» EXERCISE BRIEF
Exact repetition of every record is required.

» PROVIDED DATA
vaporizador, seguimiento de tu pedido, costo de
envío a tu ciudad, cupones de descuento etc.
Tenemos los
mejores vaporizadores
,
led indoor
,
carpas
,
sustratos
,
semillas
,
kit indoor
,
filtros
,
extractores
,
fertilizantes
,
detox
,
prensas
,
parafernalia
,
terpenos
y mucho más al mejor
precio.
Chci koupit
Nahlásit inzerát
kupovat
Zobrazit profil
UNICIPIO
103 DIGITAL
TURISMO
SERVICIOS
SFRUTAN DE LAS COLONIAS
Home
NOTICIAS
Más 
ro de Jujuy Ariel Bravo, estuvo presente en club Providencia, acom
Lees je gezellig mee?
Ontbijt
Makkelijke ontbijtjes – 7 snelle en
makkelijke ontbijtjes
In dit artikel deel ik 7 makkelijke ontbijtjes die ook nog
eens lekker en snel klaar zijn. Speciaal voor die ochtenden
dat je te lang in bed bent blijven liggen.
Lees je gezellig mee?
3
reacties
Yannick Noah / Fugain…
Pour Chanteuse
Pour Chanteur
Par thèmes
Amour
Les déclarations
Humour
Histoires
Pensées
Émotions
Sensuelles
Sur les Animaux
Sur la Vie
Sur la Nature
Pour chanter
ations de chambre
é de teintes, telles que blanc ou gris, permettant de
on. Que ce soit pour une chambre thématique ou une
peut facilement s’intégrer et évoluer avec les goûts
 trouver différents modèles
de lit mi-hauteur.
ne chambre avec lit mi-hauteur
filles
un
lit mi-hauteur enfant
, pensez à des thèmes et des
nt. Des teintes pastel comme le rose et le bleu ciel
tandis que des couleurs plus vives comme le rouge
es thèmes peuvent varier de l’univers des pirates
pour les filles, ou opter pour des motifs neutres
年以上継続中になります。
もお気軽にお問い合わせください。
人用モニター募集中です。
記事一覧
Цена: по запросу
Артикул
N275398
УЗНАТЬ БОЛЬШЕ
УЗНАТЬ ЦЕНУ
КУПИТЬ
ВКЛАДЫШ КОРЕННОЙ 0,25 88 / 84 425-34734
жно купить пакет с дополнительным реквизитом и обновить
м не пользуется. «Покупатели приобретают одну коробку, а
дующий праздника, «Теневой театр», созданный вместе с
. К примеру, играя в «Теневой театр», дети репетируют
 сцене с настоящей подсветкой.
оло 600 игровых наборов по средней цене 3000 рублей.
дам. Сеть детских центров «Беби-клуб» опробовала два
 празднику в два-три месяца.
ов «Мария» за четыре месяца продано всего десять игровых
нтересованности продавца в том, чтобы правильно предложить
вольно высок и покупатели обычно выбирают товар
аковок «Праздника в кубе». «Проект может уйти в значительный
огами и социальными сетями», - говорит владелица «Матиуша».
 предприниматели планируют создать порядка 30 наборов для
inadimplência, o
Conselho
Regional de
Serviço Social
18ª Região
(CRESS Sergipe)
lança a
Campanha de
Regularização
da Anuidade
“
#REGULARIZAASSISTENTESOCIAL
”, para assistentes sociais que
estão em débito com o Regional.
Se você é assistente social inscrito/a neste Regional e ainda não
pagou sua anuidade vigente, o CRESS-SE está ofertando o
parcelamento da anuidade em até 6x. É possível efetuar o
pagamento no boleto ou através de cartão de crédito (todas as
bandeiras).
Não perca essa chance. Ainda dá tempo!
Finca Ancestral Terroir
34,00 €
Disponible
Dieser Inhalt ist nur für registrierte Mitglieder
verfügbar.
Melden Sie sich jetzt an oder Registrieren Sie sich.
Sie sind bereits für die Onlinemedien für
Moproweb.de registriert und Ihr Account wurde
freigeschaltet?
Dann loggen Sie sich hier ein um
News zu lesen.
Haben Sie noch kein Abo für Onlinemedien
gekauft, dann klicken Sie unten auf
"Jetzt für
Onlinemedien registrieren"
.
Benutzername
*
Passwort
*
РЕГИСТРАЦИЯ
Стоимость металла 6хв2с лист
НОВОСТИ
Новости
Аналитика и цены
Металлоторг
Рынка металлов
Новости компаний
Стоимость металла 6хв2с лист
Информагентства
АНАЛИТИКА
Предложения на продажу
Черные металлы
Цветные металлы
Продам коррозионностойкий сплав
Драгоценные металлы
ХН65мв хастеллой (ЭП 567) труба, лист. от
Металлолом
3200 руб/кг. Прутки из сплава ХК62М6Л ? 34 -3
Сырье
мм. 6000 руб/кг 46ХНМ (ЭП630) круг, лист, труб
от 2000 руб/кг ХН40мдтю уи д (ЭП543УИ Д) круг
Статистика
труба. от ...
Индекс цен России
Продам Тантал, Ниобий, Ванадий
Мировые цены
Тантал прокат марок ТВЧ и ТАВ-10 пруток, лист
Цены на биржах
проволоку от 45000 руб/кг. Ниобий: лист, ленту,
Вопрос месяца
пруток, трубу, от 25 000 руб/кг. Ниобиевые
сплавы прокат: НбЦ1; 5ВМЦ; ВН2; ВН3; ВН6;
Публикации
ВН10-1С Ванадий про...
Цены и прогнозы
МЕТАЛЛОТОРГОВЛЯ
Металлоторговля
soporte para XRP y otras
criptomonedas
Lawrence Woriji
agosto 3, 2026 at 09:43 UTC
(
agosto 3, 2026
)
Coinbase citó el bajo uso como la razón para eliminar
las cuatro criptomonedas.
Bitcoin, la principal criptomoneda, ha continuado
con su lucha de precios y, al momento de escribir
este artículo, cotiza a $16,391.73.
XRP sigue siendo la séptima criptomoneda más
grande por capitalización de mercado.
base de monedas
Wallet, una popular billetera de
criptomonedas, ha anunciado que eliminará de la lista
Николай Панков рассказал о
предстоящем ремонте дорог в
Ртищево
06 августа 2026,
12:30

» ANSWER SECTION
vaporizador, seguimiento de tu pedido, costo de
envío a tu ciudad, cupones de descuento etc.
Tenemos los
mejores vaporizadores
,
led indoor
,
carpas
,
sustratos
,
semillas
,
kit indoor
,
filtros
,
extractores
,
fertilizantes
,
detox
,
prensas
,
parafernalia
,
terpenos
y mucho más al mejor
precio.
Chci koupit
Nahlásit inzerát
kupovat
Zobrazit profil
UNICIPIO
103 DIGITAL
TURISMO
SERVICIOS
SFRUTAN DE LAS COLONIAS
Home
NOTICIAS
Más 
ro de Jujuy Ariel Bravo, estuvo presente en club Providencia, acom
Lees je gezellig mee?
Ontbijt
Makkelijke ontbijtjes – 7 snelle en
makkelijke ontbijtjes
In dit artikel deel ik 7 makkelijke ontbijtjes die ook nog
eens lekker en snel klaar zijn. Speciaal voor die ochtenden
dat je te lang in bed bent blijven liggen.
Lees je gezellig mee?
3
reacties
Yannick Noah / Fugain…
Pour Chanteuse
Pour Chanteur
Par thèmes
Amour
Les déclarations
Humour
Histoires
Pensées
Émotions
Sensuelles
Sur les Animaux
Sur la Vie
Sur la Nature
Pour chanter
ations de chambre
é de teintes, telles que blanc ou gris, permettant de
on. Que ce soit pour une chambre thématique ou une
peut facilement s’intégrer et évoluer avec les goûts
 trouver différents modèles
de lit mi-hauteur.
ne chambre avec lit mi-hauteur
filles
un
lit mi-hauteur enfant
, pensez à des thèmes et des
nt. Des teintes pastel comme le rose et le bleu ciel
tandis que des couleurs plus vives comme le rouge
es thèmes peuvent varier de l’univers des pirates
pour les filles, ou opter pour des motifs neutres
年以上継続中になります。
もお気軽にお問い合わせください。
人用モニター募集中です。
記事一覧
Цена: по запросу
Артикул
N275398
УЗНАТЬ БОЛЬШЕ
УЗНАТЬ ЦЕНУ
КУПИТЬ
ВКЛАДЫШ КОРЕННОЙ 0,25 88 / 84 425-34734
жно купить пакет с дополнительным реквизитом и обновить
м не пользуется. «Покупатели приобретают одну коробку, а
дующий праздника, «Теневой театр», созданный вместе с
. К примеру, играя в «Теневой театр», дети репетируют
 сцене с настоящей подсветкой.
оло 600 игровых наборов по средней цене 3000 рублей.
дам. Сеть детских центров «Беби-клуб» опробовала два
 празднику в два-три месяца.
ов «Мария» за четыре месяца продано всего десять игровых
нтересованности продавца в том, чтобы правильно предложить
вольно высок и покупатели обычно выбирают товар
аковок «Праздника в кубе». «Проект может уйти в значительный
огами и социальными сетями», - говорит владелица «Матиуша».
 предприниматели планируют создать порядка 30 наборов для
inadimplência, o
Conselho
Regional de
Serviço Social
18ª Região
(CRESS Sergipe)
lança a
Campanha de
Regularização
da Anuidade
“
#REGULARIZAASSISTENTESOCIAL
”, para assistentes sociais que
estão em débito com o Regional.
Se você é assistente social inscrito/a neste Regional e ainda não
pagou sua anuidade vigente, o CRESS-SE está ofertando o
parcelamento da anuidade em até 6x. É possível efetuar o
pagamento no boleto ou através de cartão de crédito (todas as
bandeiras).
Não perca essa chance. Ainda dá tempo!
Finca Ancestral Terroir
34,00 €
Disponible
Dieser Inhalt ist nur für registrierte Mitglieder
verfügbar.
Melden Sie sich jetzt an oder Registrieren Sie sich.
Sie sind bereits für die Onlinemedien für
Moproweb.de registriert und Ihr Account wurde
freigeschaltet?
Dann loggen Sie sich hier ein um
News zu lesen.
Haben Sie noch kein Abo für Onlinemedien
gekauft, dann klicken Sie unten auf
"Jetzt für
Onlinemedien registrieren"
.
Benutzername
*
Passwort
*
РЕГИСТРАЦИЯ
Стоимость металла 6хв2с лист
НОВОСТИ
Новости
Аналитика и цены
Металлоторг
Рынка металлов
Новости компаний
Стоимость металла 6хв2с лист
Информагентства
АНАЛИТИКА
Предложения на продажу
Черные металлы
Цветные металлы
Продам коррозионностойкий сплав
Драгоценные металлы
ХН65мв хастеллой (ЭП 567) труба, лист. от
Металлолом
3200 руб/кг. Прутки из сплава ХК62М6Л ? 34 -3
Сырье
мм. 6000 руб/кг 46ХНМ (ЭП630) круг, лист, труб
от 2000 руб/кг ХН40мдтю уи д (ЭП543УИ Д) круг
Статистика
труба. от ...
Индекс цен России
Продам Тантал, Ниобий, Ванадий
Мировые цены
Тантал прокат марок ТВЧ и ТАВ-10 пруток, лист
Цены на биржах
проволоку от 45000 руб/кг. Ниобий: лист, ленту,
Вопрос месяца
пруток, трубу, от 25 000 руб/кг. Ниобиевые
сплавы прокат: НбЦ1; 5ВМЦ; ВН2; ВН3; ВН6;
Публикации
ВН10-1С Ванадий про...
Цены и прогнозы
МЕТАЛЛОТОРГОВЛЯ
Металлоторговля
soporte para XRP y otras
criptomonedas
Lawrence Woriji
agosto 3, 2026 at 09:43 UTC
(
agosto 3, 2026
)
Coinbase citó el bajo uso como la razón para eliminar
las cuatro criptomonedas.
Bitcoin, la principal criptomoneda, ha continuado
con su lucha de precios y, al momento de escribir
este artículo, cotiza a $16,391.73.
XRP sigue siendo la séptima criptomoneda más
grande por capitalización de mercado.
base de monedas
Wallet, una popular billetera de
criptomonedas, ha anunciado que eliminará de la lista
Николай Панков рассказал о
предстоящем ремонте дорог в
Ртищево
06 августа 2026,
12:30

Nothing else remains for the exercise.